(WORK TASK): The entries that follow should come back exactly, with no pictures among them.

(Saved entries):
##############################

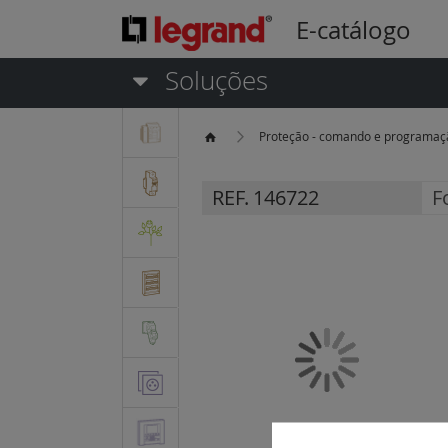
E-catálogo
Soluções
Proteção - comando e programa
REF.
146722
F
Saltar
para
o
final
da
Galeria
de
imagens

##############################

(WRITTEN ANSWER):
E-catálogo
Soluções
Proteção - comando e programa
REF.
146722
F
Saltar
para
o
final
da
Galeria
de
imagens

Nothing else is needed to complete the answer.